Static int read_thread (void * arg) {/ / after adjusting the playback schedule, if (is- > seek_req) {int64_t seek_target = is- > seek_pos; int64_t seek_min = is- > seek_rel > 0? Seek_target-is- > seek_rel + 2: INT64_MIN; int64_t seek_max = is- > seek_rel

< 0 ? seek_target - is->

Seek_rel-2: INT64_MAX; / / spot check the location of the index point according to time. After locating the index point, the reading of the next frame starts directly from here, and the fast forward / backward operation ret = avformat_seek_file (is- > ic,-1, seek_min, seek_target, seek_max, is- > seek_flags) is realized; if (ret)

< 0) { fprintf(stderr, "s: error while seeking\n", is->

Ic- > filename);} else {/ / after the search is successful, you need to clear the current PAcket queues, including audio, video and subtitle if (is- > audio_stream > = 0) {packet_queue_flush (& is- > audioq); packet_queue_put (& is- > audioq, & flush_pkt) } if (is- > subtitle_stream > = 0) {/ / handles subtitles stream packet_queue_flush (& is- > subtitleq); packet_queue_put (& is- > subtitleq, & flush_pkt);} if (is- > video_stream > = 0) {packet_queue_flush (& is- > videoq); packet_queue_put (& is- > videoq, & flush_pkt);} is- > seek_req = 0 Eof = 0;}}

In addition, it is found from the above code that flush zeroing is performed on audioq, videoq and subtitleq after each fast forward and retreat, which is also equivalent to a fresh start to ensure the correctness of the data in the buffer queue.

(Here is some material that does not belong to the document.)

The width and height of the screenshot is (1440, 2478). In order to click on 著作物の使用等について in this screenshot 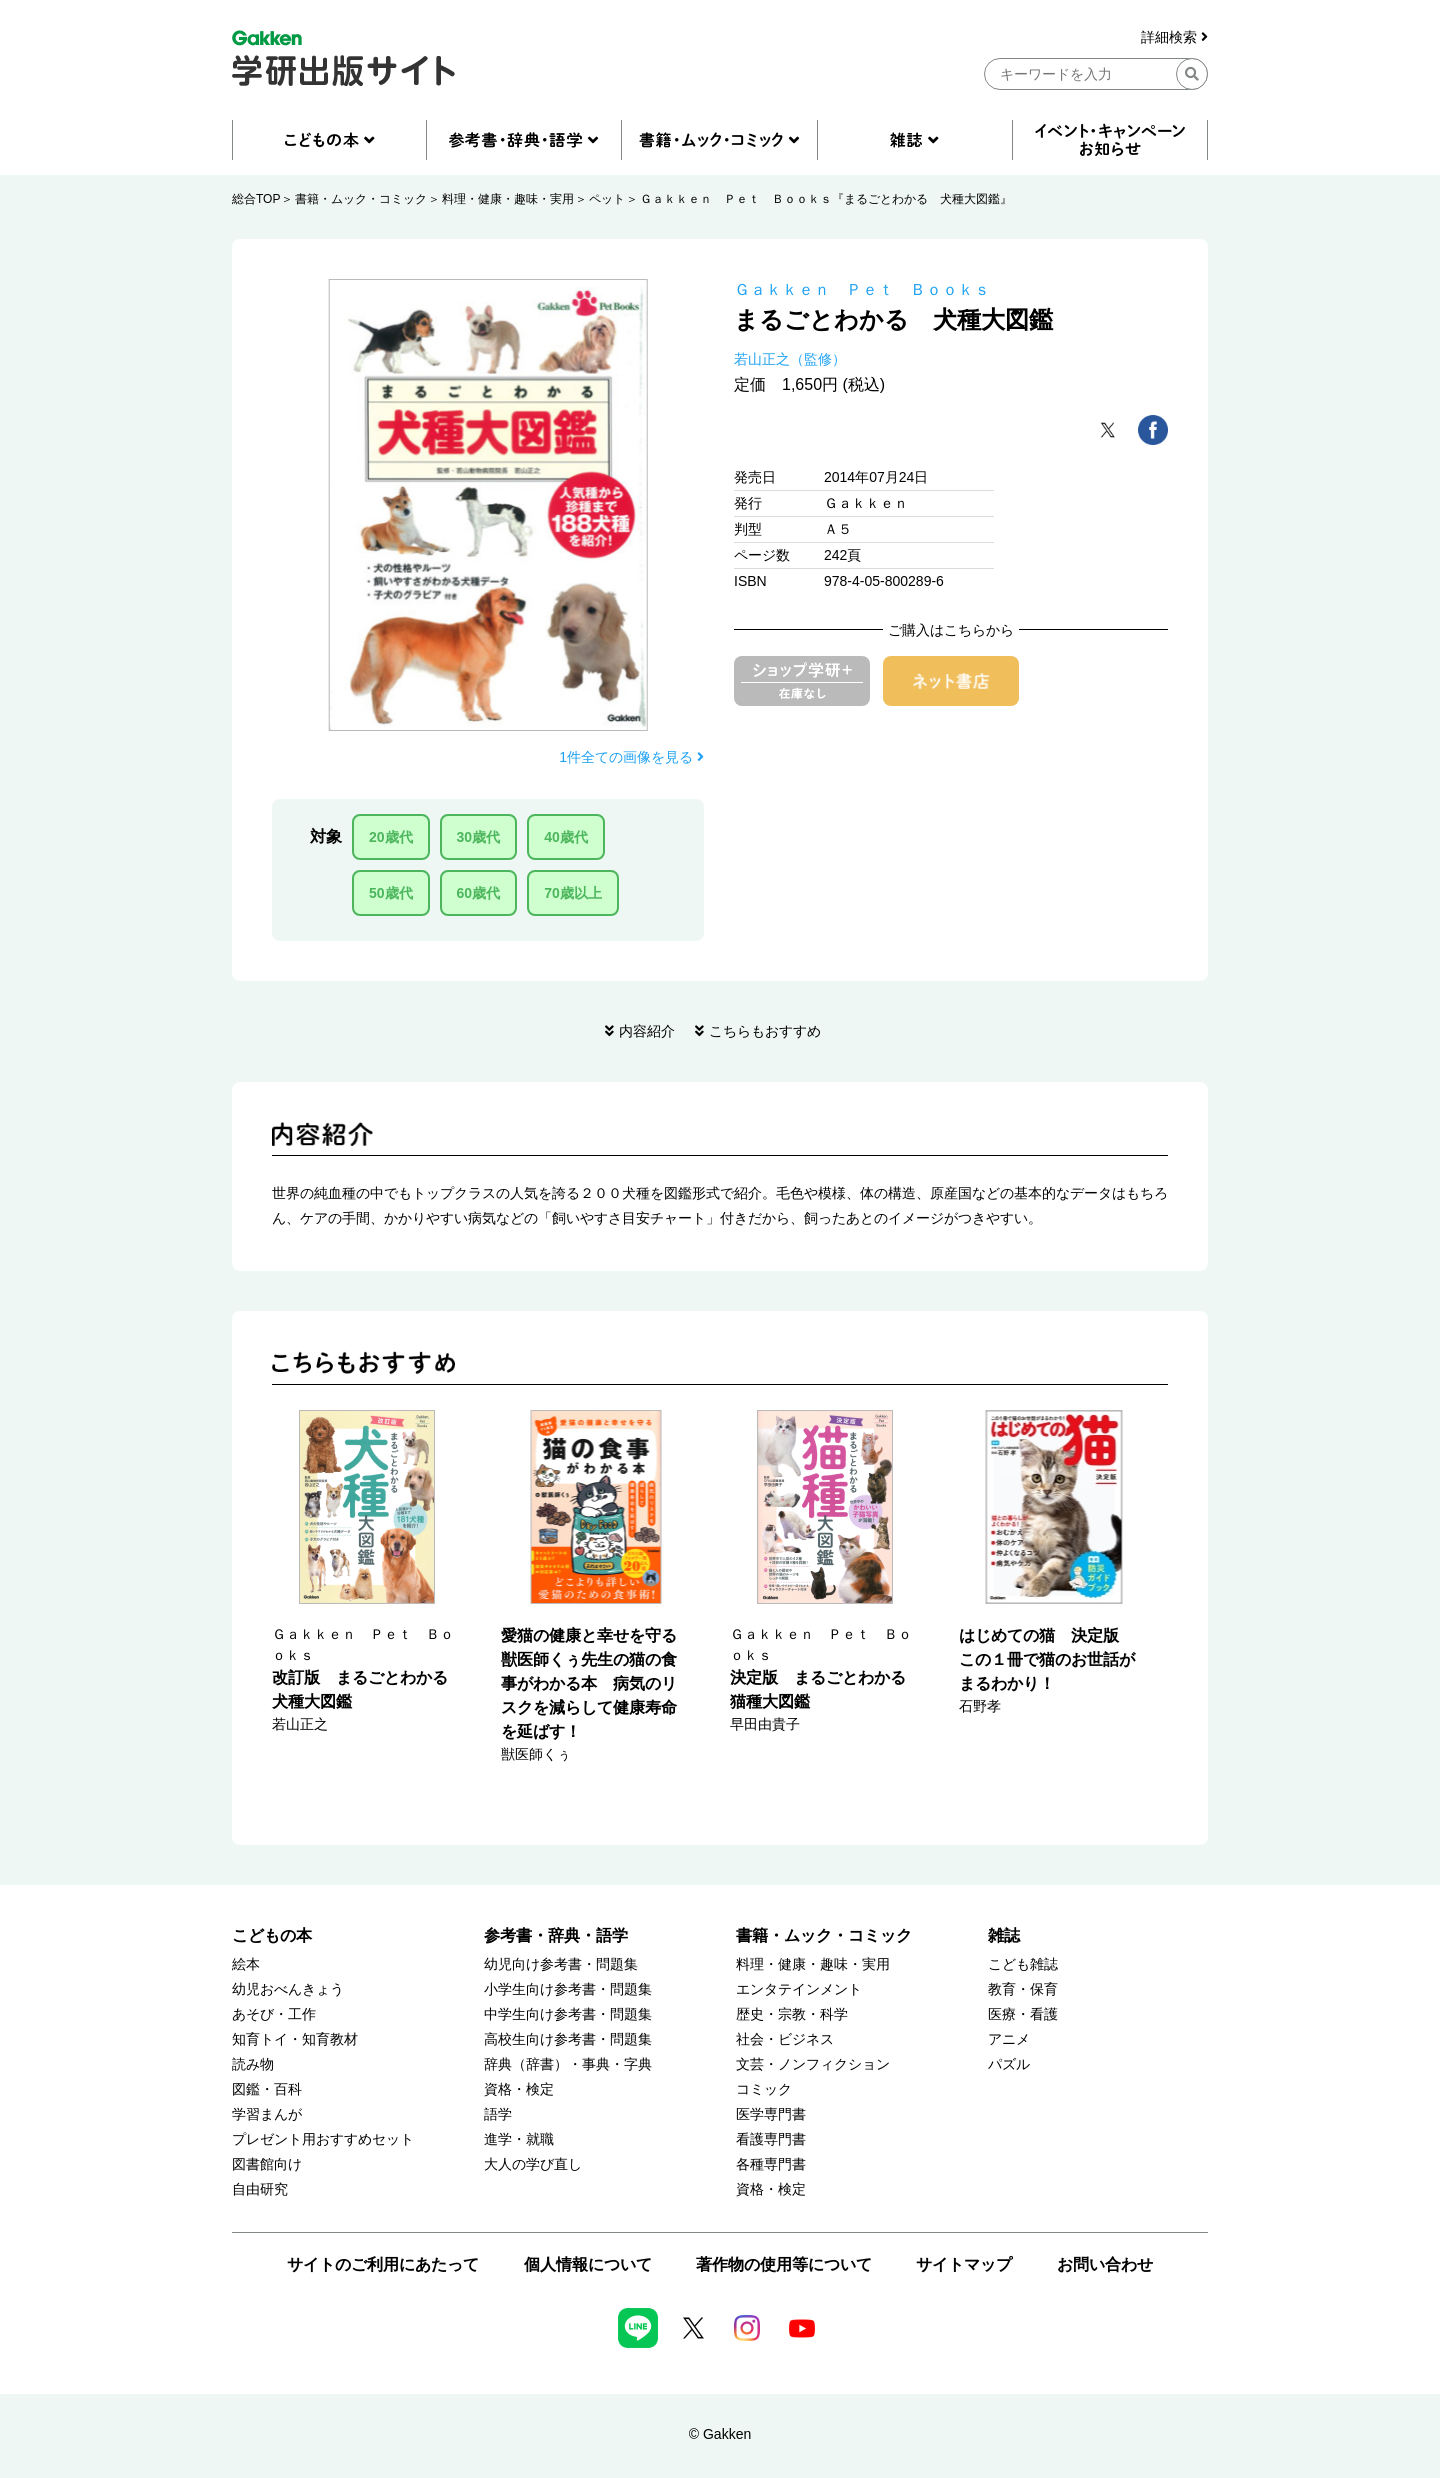, I will do `click(784, 2264)`.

For audio, at first there is still some confusion, because in the pause, do not see the control of the audio, how to control it?

Later, it was found that the is- > paused variable was set during the pause, and the demultiplexing and audio decoding and playback depended on the is- > paused variable, so audio and video playback stopped.

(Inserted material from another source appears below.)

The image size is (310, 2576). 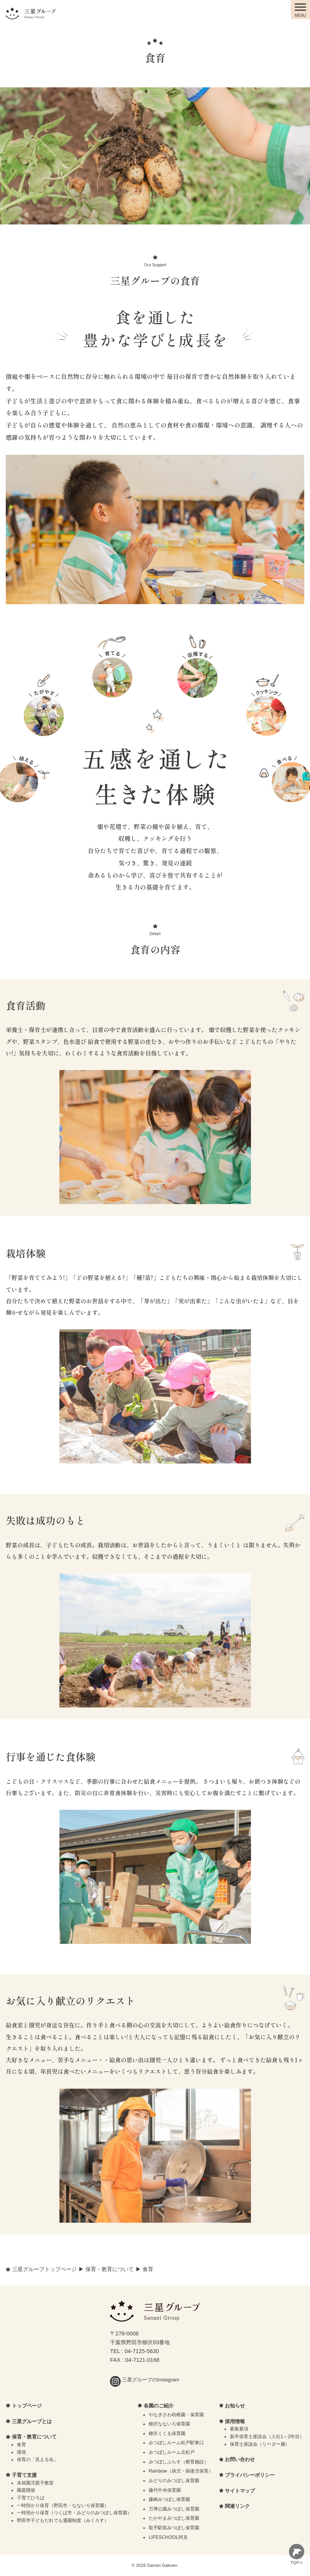 I want to click on お問い合わせ, so click(x=240, y=2459).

6. The introspection summary of this analysis of ffplay code:

1. The accumulation of basic concepts and principles, the first contact with FFmpeg, because it involves a lot of concepts, there seems to be a feeling that there is no way to start. At this time, we must start from the basic modules, gradually understand more, a certain amount of accumulation, there will be some qualitative changes, a better understanding of the video codec mechanism.

two。 Be sure to first understand the overall structure and process of the code, and then conduct an in-depth analysis of each detail, which will greatly improve the efficiency of looking at the code. It is very important to draw some block diagrams, such as the one below, so a brief flow chart is much more convenient than a detail-oriented uml diagram

3. Look at the FFmpeg code, debug on the PC side, it will be much faster. If you want to call jni to look at the code on Android, it will be very inefficient.

After reading the above, do you have any further understanding of how to analyze the source code of the ffplay player? If you want to know more knowledge or related content, please follow the industry information channel, thank you for your support.

Welcome to subscribe "Shulou Technology Information " to get latest news, interesting things and hot topics in the IT industry, and controls the hottest and latest Internet news, technology news and IT industry trends.

*The comments in the above article only represent the author's personal views and do not represent the views and positions of this website. If you have more insights, please feel free to contribute and share.